Une initiative qui montre bien que la clé du succès réside dans la précocité de l’intervention et dans sa bonne coordination, quitte à proposer un interlocuteur unique. « Nous nous sommes rendu compte que les salariés et les entreprises se sentaient un peu seuls face à la multitude d’acteurs du maintien dans l’emploi », relate Jean-Pierre Laurenson, secrétaire régional de la CFDT Rhône-Alpes. Depuis 2005, dans cette région, un dispositif dédié au maintien dans l’emploi permet d’organiser la coordination des dossiers auprès d’un opérateur référent. Une charte régionale signée entre tous les partenaires sociaux et l’Agefiph, la Carsat, la Direccte, Pôle emploi et la MSA détaille son fonctionnement. Le succès est au rendez-vous : parties de 3 325 en 2005, les prises en charge ont atteint 5 970 en 2012. Quant aux maintiens réalisés, ils sont passés de 1 478 à 3 372, et les reclassements externes de 557 en 2009 à 1 201 en 2012.

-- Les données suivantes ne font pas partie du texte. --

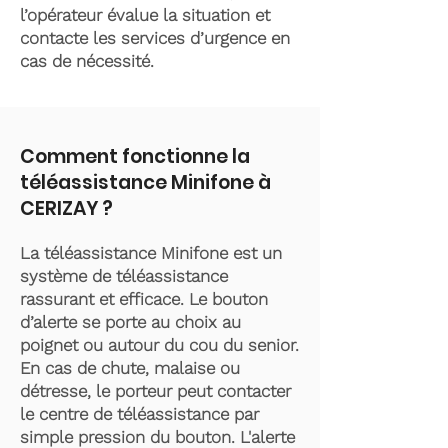
l’opérateur évalue la situation et
contacte les services d’urgence en
cas de nécessité.
Comment fonctionne la
téléassistance Minifone à
CERIZAY ?
La téléassistance Minifone est un
système de téléassistance
rassurant et efficace. Le bouton
d’alerte se porte au choix au
poignet ou autour du cou du senior.
En cas de chute, malaise ou
détresse, le porteur peut contacter
le centre de téléassistance par
simple pression du bouton. L'alerte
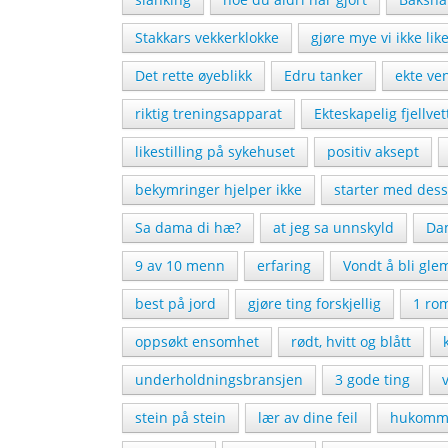
Stakkars vekkerklokke
gjøre mye vi ikke lik
Det rette øyeblikk
Edru tanker
ekte ve
riktig treningsapparat
Ekteskapelig fjellvet
likestilling på sykehuset
positiv aksept
bekymringer hjelper ikke
starter med dess
Sa dama di hæ?
at jeg sa unnskyld
Dam
9 av 10 menn
erfaring
Vondt å bli gle
best på jord
gjøre ting forskjellig
1 ro
oppsøkt ensomhet
rødt, hvitt og blått
underholdningsbransjen
3 gode ting
stein på stein
lær av dine feil
hukomme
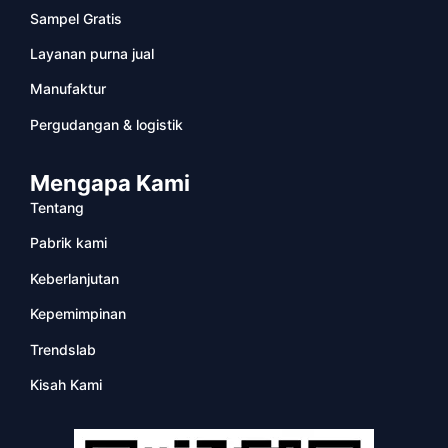
Sampel Gratis
Layanan purna jual
Manufaktur
Pergudangan & logistik
Mengapa Kami
Tentang
Pabrik kami
Keberlanjutan
Kepemimpinan
Trendslab
Kisah Kami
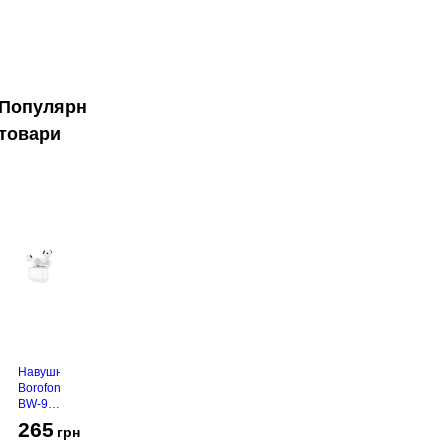
Популярні
товари
Навушники
Borofone
BW-94
White
265
грн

À l’Apas-BTP, Association paritaire d’action sociale dédiée aux professionnels du BTP en région parisienne, un service de reclassement professionnel intégré au service social propose un accompagnement dans l’élaboration d’un projet professionnel adapté à la situation de santé du salarié et aux contraintes de l’entreprise. Les professionnels du service recherchent une solution de maintien dans l’entreprise ou, quand cela n’est pas possible, un reclassement en dehors. Une conseillère est la référente du parcours et favorise la synergie entre les différents acteurs du maintien (médecin du travail, Cramif, l’Opca Constructys, etc.).

Toujours dans le BTP, Vinci essaime une association dénommée Trajeo’h (lire p. 24), sorte de “guichet unique” du maintien dans l’emploi, confiée à un spécialiste du sujet qui accompagne les RH tout au long du processus.

Solvay, quant à lui, a travaillé avec un groupe pluridisciplinaire à l’élaboration d’un protocole de maintien dans l’emploi. Objectif : la généralisation de la même organisation à tout le groupe fin 2014.

L’ESSENTIEL

1 L’allongement de la durée de vie au travail et la multiplication des cas d’inaptitude poussent les entreprises à mieux prévenir le risque de désinsertion professionnelle de leurs salariés.

2 La visite de préreprise auprès du médecin du travail, dont le rôle a été renforcé dans le cadre de la réforme des services de santé au travail, est une initiative à privilégier.

3 Face à la multitude d’intervenants et de dispositifs, les entreprises réfléchissent à la mise en place de référents ou de “guichets uniques” dédiés au maintien dans l’emploi.